The Spectator of 19 February 1870 described it as follows:
Mr Odger has lost his election for Southwark by a majority of 304 against him, the Tory, Colonel Beresford, having been returned. Sir Sydney Waterlow polled more than thirteen hundred votes fewer than Mr. Odger, but then he resigned shortly after two o'clock in favour of Mr. Odger, and it would seem that his supporters were so little willing to accept his resignation in that sense, that some of them at least voted for Colonel Beresford rather than support an artisan. Certainly, as far as we can judge, the retirement of Sir Sydney Waterlow hardly at all improved Mr. Odger's subsequent poll, but rather increased the distance between his poll and the Conservative's. Nevertheless the result is that, for the first time, a member of the artizan class has polled upwards of 4,500 votes, and a considerably greater number of votes than a most wealthy, respectable, and benevolent member of the middle-class, who, in this borough, had every advantage that local connection could give him. That alone should be a pledge to members of the operative class that if they steadily persevere in their attempts to break down the class-feeling which at present excludes them from the House of Commons, they will soon succeed, and have quite sufficient success to secure to the House of Commons a very adequate infusion of the poorest, but by no means the least acute and energetic, class of the English people.

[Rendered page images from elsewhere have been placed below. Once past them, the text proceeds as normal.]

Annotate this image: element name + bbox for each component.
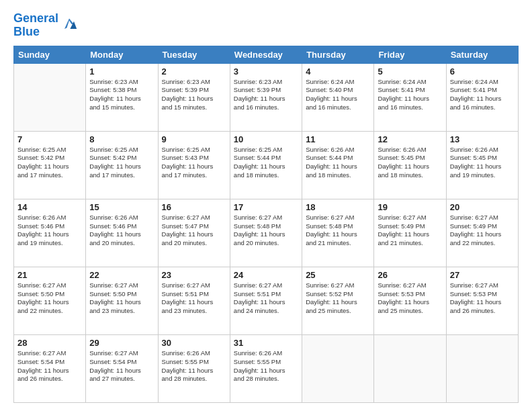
calendar-cell: 16Sunrise: 6:27 AM Sunset: 5:47 PM Dayli… [158, 199, 230, 267]
calendar-table: SundayMondayTuesdayWednesdayThursdayFrid… [13, 46, 519, 403]
day-number: 17 [234, 202, 298, 212]
day-number: 22 [89, 270, 154, 280]
day-number: 27 [450, 270, 515, 280]
cell-sun-info: Sunrise: 6:27 AM Sunset: 5:47 PM Dayligh… [162, 214, 226, 248]
calendar-cell: 6Sunrise: 6:24 AM Sunset: 5:41 PM Daylig… [446, 63, 518, 131]
cell-sun-info: Sunrise: 6:24 AM Sunset: 5:40 PM Dayligh… [306, 78, 370, 112]
cell-sun-info: Sunrise: 6:27 AM Sunset: 5:51 PM Dayligh… [234, 281, 298, 316]
day-number: 29 [89, 338, 154, 348]
cell-sun-info: Sunrise: 6:26 AM Sunset: 5:55 PM Dayligh… [162, 349, 226, 383]
day-number: 28 [17, 338, 82, 348]
weekday-wednesday: Wednesday [230, 46, 302, 63]
cell-sun-info: Sunrise: 6:26 AM Sunset: 5:46 PM Dayligh… [17, 214, 82, 248]
calendar-cell: 11Sunrise: 6:26 AM Sunset: 5:44 PM Dayli… [302, 131, 374, 199]
day-number: 4 [306, 66, 370, 77]
day-number: 7 [17, 134, 82, 144]
calendar-cell: 22Sunrise: 6:27 AM Sunset: 5:50 PM Dayli… [86, 267, 158, 334]
week-row-5: 28Sunrise: 6:27 AM Sunset: 5:54 PM Dayli… [14, 334, 519, 402]
calendar-cell: 19Sunrise: 6:27 AM Sunset: 5:49 PM Dayli… [374, 199, 446, 267]
day-number: 30 [162, 338, 226, 348]
day-number: 23 [162, 270, 226, 280]
cell-sun-info: Sunrise: 6:26 AM Sunset: 5:46 PM Dayligh… [89, 214, 154, 248]
cell-sun-info: Sunrise: 6:23 AM Sunset: 5:38 PM Dayligh… [89, 78, 154, 112]
day-number: 11 [306, 134, 370, 144]
calendar-cell: 28Sunrise: 6:27 AM Sunset: 5:54 PM Dayli… [14, 334, 86, 402]
day-number: 13 [450, 134, 515, 144]
calendar-cell: 1Sunrise: 6:23 AM Sunset: 5:38 PM Daylig… [86, 63, 158, 131]
day-number: 6 [450, 66, 515, 77]
day-number: 21 [17, 270, 82, 280]
calendar-cell: 25Sunrise: 6:27 AM Sunset: 5:52 PM Dayli… [302, 267, 374, 334]
calendar-cell [446, 334, 518, 402]
calendar-cell: 31Sunrise: 6:26 AM Sunset: 5:55 PM Dayli… [230, 334, 302, 402]
day-number: 2 [162, 66, 226, 77]
cell-sun-info: Sunrise: 6:27 AM Sunset: 5:53 PM Dayligh… [450, 281, 515, 316]
cell-sun-info: Sunrise: 6:25 AM Sunset: 5:44 PM Dayligh… [234, 146, 298, 180]
calendar-cell [374, 334, 446, 402]
day-number: 3 [234, 66, 298, 77]
calendar-cell: 8Sunrise: 6:25 AM Sunset: 5:42 PM Daylig… [86, 131, 158, 199]
day-number: 5 [378, 66, 442, 77]
day-number: 12 [378, 134, 442, 144]
calendar-cell: 3Sunrise: 6:23 AM Sunset: 5:39 PM Daylig… [230, 63, 302, 131]
day-number: 1 [89, 66, 154, 77]
logo-text: GeneralBlue [13, 12, 58, 39]
cell-sun-info: Sunrise: 6:27 AM Sunset: 5:54 PM Dayligh… [89, 349, 154, 383]
weekday-sunday: Sunday [14, 46, 86, 63]
calendar-page: GeneralBlue SundayMondayTuesdayWednesday… [0, 0, 532, 411]
calendar-cell: 24Sunrise: 6:27 AM Sunset: 5:51 PM Dayli… [230, 267, 302, 334]
calendar-cell: 2Sunrise: 6:23 AM Sunset: 5:39 PM Daylig… [158, 63, 230, 131]
calendar-cell: 18Sunrise: 6:27 AM Sunset: 5:48 PM Dayli… [302, 199, 374, 267]
cell-sun-info: Sunrise: 6:27 AM Sunset: 5:50 PM Dayligh… [17, 281, 82, 316]
calendar-cell [14, 63, 86, 131]
calendar-cell: 27Sunrise: 6:27 AM Sunset: 5:53 PM Dayli… [446, 267, 518, 334]
cell-sun-info: Sunrise: 6:25 AM Sunset: 5:42 PM Dayligh… [17, 146, 82, 180]
cell-sun-info: Sunrise: 6:23 AM Sunset: 5:39 PM Dayligh… [234, 78, 298, 112]
logo-icon [60, 15, 79, 34]
calendar-cell: 20Sunrise: 6:27 AM Sunset: 5:49 PM Dayli… [446, 199, 518, 267]
calendar-cell: 12Sunrise: 6:26 AM Sunset: 5:45 PM Dayli… [374, 131, 446, 199]
calendar-cell: 30Sunrise: 6:26 AM Sunset: 5:55 PM Dayli… [158, 334, 230, 402]
logo: GeneralBlue [13, 12, 79, 39]
cell-sun-info: Sunrise: 6:25 AM Sunset: 5:42 PM Dayligh… [89, 146, 154, 180]
day-number: 15 [89, 202, 154, 212]
day-number: 19 [378, 202, 442, 212]
calendar-cell: 9Sunrise: 6:25 AM Sunset: 5:43 PM Daylig… [158, 131, 230, 199]
calendar-cell: 10Sunrise: 6:25 AM Sunset: 5:44 PM Dayli… [230, 131, 302, 199]
cell-sun-info: Sunrise: 6:27 AM Sunset: 5:51 PM Dayligh… [162, 281, 226, 316]
day-number: 25 [306, 270, 370, 280]
weekday-friday: Friday [374, 46, 446, 63]
cell-sun-info: Sunrise: 6:25 AM Sunset: 5:43 PM Dayligh… [162, 146, 226, 180]
calendar-cell: 5Sunrise: 6:24 AM Sunset: 5:41 PM Daylig… [374, 63, 446, 131]
calendar-cell: 7Sunrise: 6:25 AM Sunset: 5:42 PM Daylig… [14, 131, 86, 199]
weekday-tuesday: Tuesday [158, 46, 230, 63]
cell-sun-info: Sunrise: 6:27 AM Sunset: 5:49 PM Dayligh… [450, 214, 515, 248]
cell-sun-info: Sunrise: 6:27 AM Sunset: 5:54 PM Dayligh… [17, 349, 82, 383]
day-number: 18 [306, 202, 370, 212]
calendar-cell: 14Sunrise: 6:26 AM Sunset: 5:46 PM Dayli… [14, 199, 86, 267]
header: GeneralBlue [13, 12, 519, 39]
week-row-4: 21Sunrise: 6:27 AM Sunset: 5:50 PM Dayli… [14, 267, 519, 334]
calendar-cell [302, 334, 374, 402]
calendar-cell: 26Sunrise: 6:27 AM Sunset: 5:53 PM Dayli… [374, 267, 446, 334]
weekday-thursday: Thursday [302, 46, 374, 63]
week-row-3: 14Sunrise: 6:26 AM Sunset: 5:46 PM Dayli… [14, 199, 519, 267]
cell-sun-info: Sunrise: 6:26 AM Sunset: 5:44 PM Dayligh… [306, 146, 370, 180]
calendar-cell: 21Sunrise: 6:27 AM Sunset: 5:50 PM Dayli… [14, 267, 86, 334]
calendar-cell: 4Sunrise: 6:24 AM Sunset: 5:40 PM Daylig… [302, 63, 374, 131]
cell-sun-info: Sunrise: 6:23 AM Sunset: 5:39 PM Dayligh… [162, 78, 226, 112]
day-number: 10 [234, 134, 298, 144]
weekday-saturday: Saturday [446, 46, 518, 63]
cell-sun-info: Sunrise: 6:27 AM Sunset: 5:48 PM Dayligh… [306, 214, 370, 248]
cell-sun-info: Sunrise: 6:27 AM Sunset: 5:53 PM Dayligh… [378, 281, 442, 316]
cell-sun-info: Sunrise: 6:27 AM Sunset: 5:52 PM Dayligh… [306, 281, 370, 316]
day-number: 26 [378, 270, 442, 280]
cell-sun-info: Sunrise: 6:24 AM Sunset: 5:41 PM Dayligh… [378, 78, 442, 112]
cell-sun-info: Sunrise: 6:26 AM Sunset: 5:45 PM Dayligh… [378, 146, 442, 180]
day-number: 20 [450, 202, 515, 212]
calendar-cell: 29Sunrise: 6:27 AM Sunset: 5:54 PM Dayli… [86, 334, 158, 402]
cell-sun-info: Sunrise: 6:24 AM Sunset: 5:41 PM Dayligh… [450, 78, 515, 112]
day-number: 24 [234, 270, 298, 280]
day-number: 31 [234, 338, 298, 348]
calendar-cell: 23Sunrise: 6:27 AM Sunset: 5:51 PM Dayli… [158, 267, 230, 334]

Our new caricature dates from the year after that election and, in the spirit of The Hornet (a satirical magazine which a couple of weeks earlier had, in a cartoon still often reproduced, depicted Charles Darwin as an ape) mocks Odger and his radical campaigning for ‘liberty, equality and absurdity’. The cap of liberty on the flagpole that he is holding has become a fool’s cap, and his shabby footwear does no credit to a proud shoe-maker. The wording accompanying the People’s Dodger cartoon, with phrases such as ‘Unfurl the red cotton pocket-handkerchief of freedom. Sound the half-penny tin whistle of liberty!’, reads a bit like a Private Eye lampoon of today. George Odger died in 1877, and a procession of London workers followed his funeral cortège to Brompton cemetery.